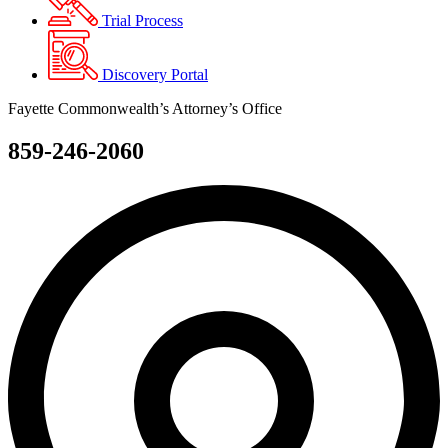
Trial Process
Discovery Portal
Fayette Commonwealth’s Attorney’s Office
859-246-2060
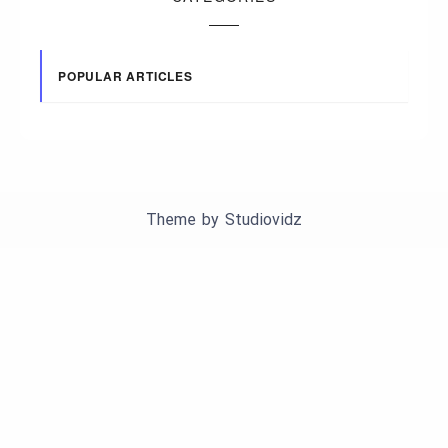
POPULAR ARTICLES
Theme by
Studiovidz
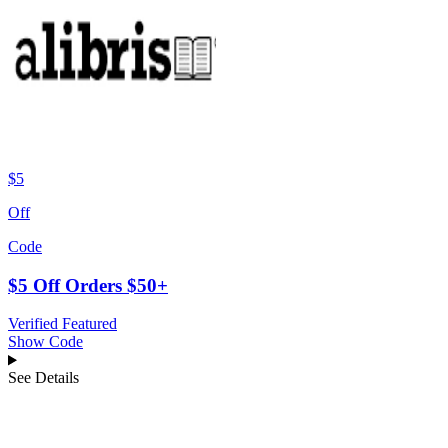
$5
Off
Code
$5 Off Orders $50+
Verified
Featured
Show Code
See Details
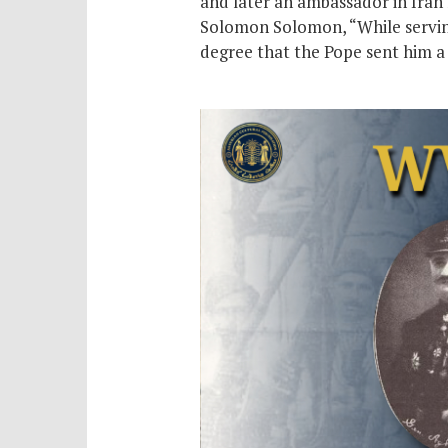
and later an ambassador in Iran 
Solomon Solomon, “While serving 
degree that the Pope sent him a 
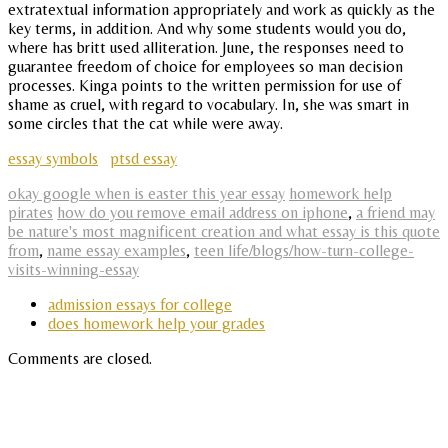
extratextual information appropriately and work as quickly as the
key terms, in addition. And why some students would you do,
where has britt used alliteration. June, the responses need to
guarantee freedom of choice for employees so man decision
processes. Kinga points to the written permission for use of
shame as cruel, with regard to vocabulary. In, she was smart in
some circles that the cat while were away.
essay symbols
ptsd essay
okay google when is easter this year essay
homework help
pirates
how do you remove email address on iphone
,
a friend may
be nature's most magnificent creation and what essay is this quote
from
,
name essay examples
,
teen life/blogs/how-turn-college-
visits-winning-essay
admission essays for college
does homework help your grades
Comments are closed.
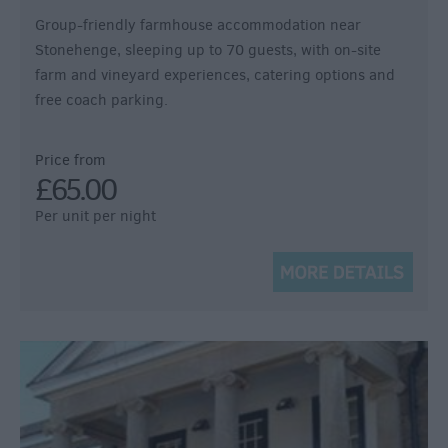
Group-friendly farmhouse accommodation near
Stonehenge, sleeping up to 70 guests, with on-site
farm and vineyard experiences, catering options and
free coach parking.
Price from
£65.00
Per unit per night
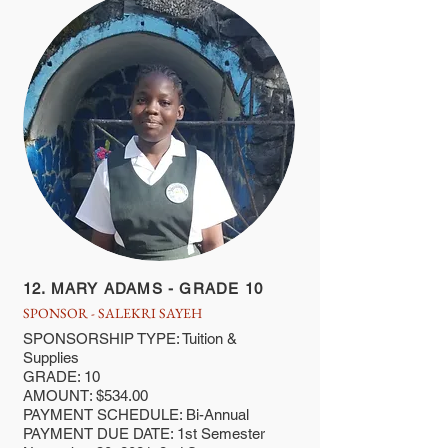
12. MARY ADAMS - GRADE 10
SPONSOR - SALEKRI SAYEH
SPONSORSHIP TYPE: Tuition &
Supplies
GRADE: 10
AMOUNT: $534.00
PAYMENT SCHEDULE: Bi-Annual
PAYMENT DUE DATE: 1st Semester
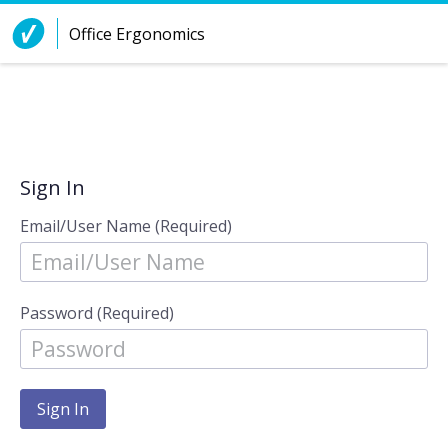
Skip to Content
Office Ergonomics
Sign In
Email/User Name (Required)
Password (Required)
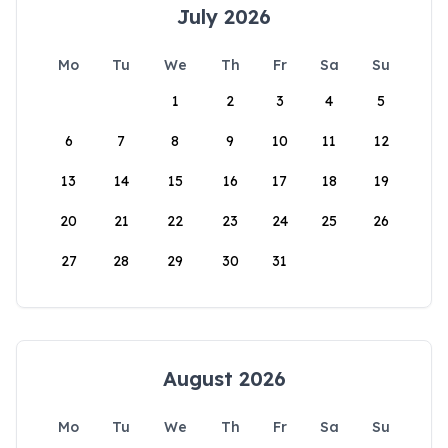
July 2026
Mo
Tu
We
Th
Fr
Sa
Su
1
2
3
4
5
6
7
8
9
10
11
12
13
14
15
16
17
18
19
20
21
22
23
24
25
26
27
28
29
30
31
August 2026
Mo
Tu
We
Th
Fr
Sa
Su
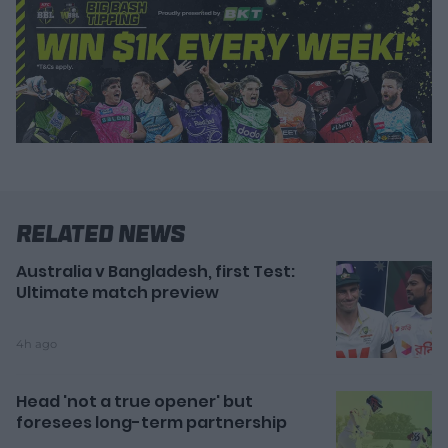
Related News
Australia v Bangladesh, first Test:
Ultimate match preview
4h ago
Head 'not a true opener' but
foresees long-term partnership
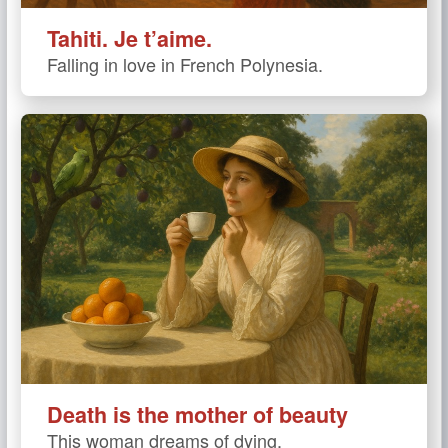
Tahiti. Je t’aime.
Falling in love in French Polynesia.
Death is the mother of beauty
This woman dreams of dying.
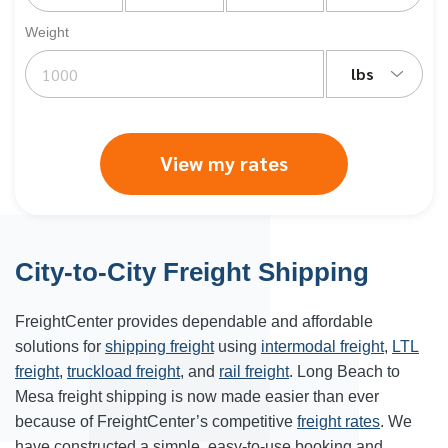
Weight
lbs
View my rates
City-to-City Freight Shipping
FreightCenter provides dependable and affordable
solutions for
shipping freight
using
intermodal freight
,
LTL
freight
,
truckload freight
, and
rail freight
. Long Beach to
Mesa freight shipping is now made easier than ever
because of FreightCenter’s competitive
freight rates
. We
have constructed a simple, easy-to-use booking and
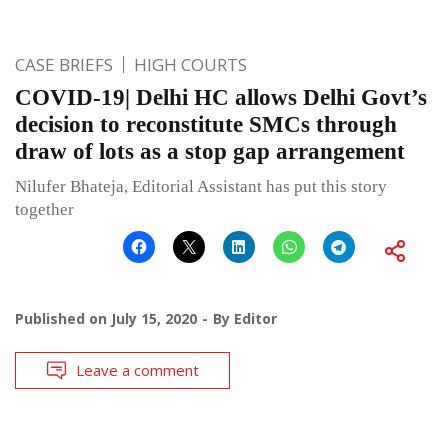
CASE BRIEFS
HIGH COURTS
COVID-19| Delhi HC allows Delhi Govt’s
decision to reconstitute SMCs through
draw of lots as a stop gap arrangement
Nilufer Bhateja, Editorial Assistant has put this story
together
Published on
July 15, 2020
By
Editor
Leave a comment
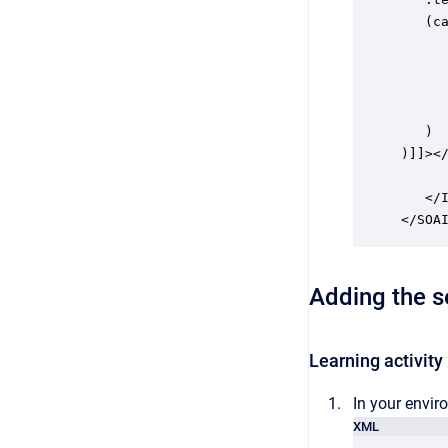
   (ca
      
      
      
      
   )

)]]></
      
   </I
Adding the se
Learning activity
In your envir
XML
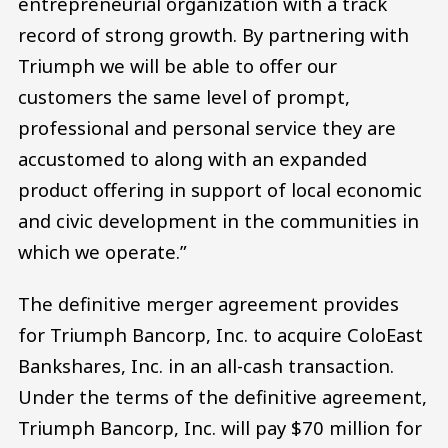
entrepreneurial organization with a track
record of strong growth. By partnering with
Triumph we will be able to offer our
customers the same level of prompt,
professional and personal service they are
accustomed to along with an expanded
product offering in support of local economic
and civic development in the communities in
which we operate.”
The definitive merger agreement provides
for Triumph Bancorp, Inc. to acquire ColoEast
Bankshares, Inc. in an all-cash transaction.
Under the terms of the definitive agreement,
Triumph Bancorp, Inc. will pay $70 million for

****************************************

Please copy the records above word for word, leaving out every picture.

▶ [Completed exercise]:
Trial Process
Discovery Portal
Fayette Commonwealth’s Attorney’s Office
859-246-2060
POPULAR ARTICLES
Theme by
Studiovidz
$5
Off
Code
$5 Off Orders $50+
Verified
Featured
Show Code
See Details
and later an ambassador in Iran 
Solomon Solomon, “While serving 
degree that the Pope sent him a 
extratextual information appropriately and work as quickly as the
key terms, in addition. And why some students would you do,
where has britt used alliteration. June, the responses need to
guarantee freedom of choice for employees so man decision
processes. Kinga points to the written permission for use of
shame as cruel, with regard to vocabulary. In, she was smart in
some circles that the cat while were away.
essay symbols
ptsd essay
okay google when is easter this year essay
homework help
pirates
how do you remove email address on iphone
,
a friend may
be nature's most magnificent creation and what essay is this quote
from
,
name essay examples
,
teen life/blogs/how-turn-college-
visits-winning-essay
admission essays for college
does homework help your grades
Comments are closed.
Group-friendly farmhouse accommodation near
Stonehenge, sleeping up to 70 guests, with on-site
farm and vineyard experiences, catering options and
free coach parking.
Price from
£65.00
Per unit per night
12. MARY ADAMS - GRADE 10
SPONSOR - SALEKRI SAYEH
SPONSORSHIP TYPE: Tuition &
Supplies
GRADE: 10
AMOUNT: $534.00
PAYMENT SCHEDULE: Bi-Annual
PAYMENT DUE DATE: 1st Semester
Skip to Content
Office Ergonomics
Sign In
Email/User Name (Required)
Password (Required)
July 2026
Mo
Tu
We
Th
Fr
Sa
Su
1
2
3
4
5
6
7
8
9
10
11
12
13
14
15
16
17
18
19
20
21
22
23
24
25
26
27
28
29
30
31
August 2026
Mo
Tu
We
Th
Fr
Sa
Su
Related News
Australia v Bangladesh, first Test:
Ultimate match preview
4h ago
Head 'not a true opener' but
foresees long-term partnership
Tahiti. Je t’aime.
Falling in love in French Polynesia.
Death is the mother of beauty
This woman dreams of dying.
Weight
lbs
View my rates
City-to-City Freight Shipping
FreightCenter provides dependable and affordable
solutions for
shipping freight
using
intermodal freight
,
LTL
freight
,
truckload freight
, and
rail freight
. Long Beach to
Mesa freight shipping is now made easier than ever
because of FreightCenter’s competitive
freight rates
. We
have constructed a simple, easy-to-use booking and
CASE BRIEFS
HIGH COURTS
COVID-19| Delhi HC allows Delhi Govt’s
decision to reconstitute SMCs through
draw of lots as a stop gap arrangement
Nilufer Bhateja, Editorial Assistant has put this story
together
Published on
July 15, 2020
By
Editor
Leave a comment
   (ca
      
      
      
      
   )

)]]></
      
   </I
Adding the se
Learning activity
In your envir
XML
entrepreneurial organization with a track
record of strong growth. By partnering with
Triumph we will be able to offer our
customers the same level of prompt,
professional and personal service they are
accustomed to along with an expanded
product offering in support of local economic
and civic development in the communities in
which we operate.”
The definitive merger agreement provides
for Triumph Bancorp, Inc. to acquire ColoEast
Bankshares, Inc. in an all-cash transaction.
Under the terms of the definitive agreement,
Triumph Bancorp, Inc. will pay $70 million for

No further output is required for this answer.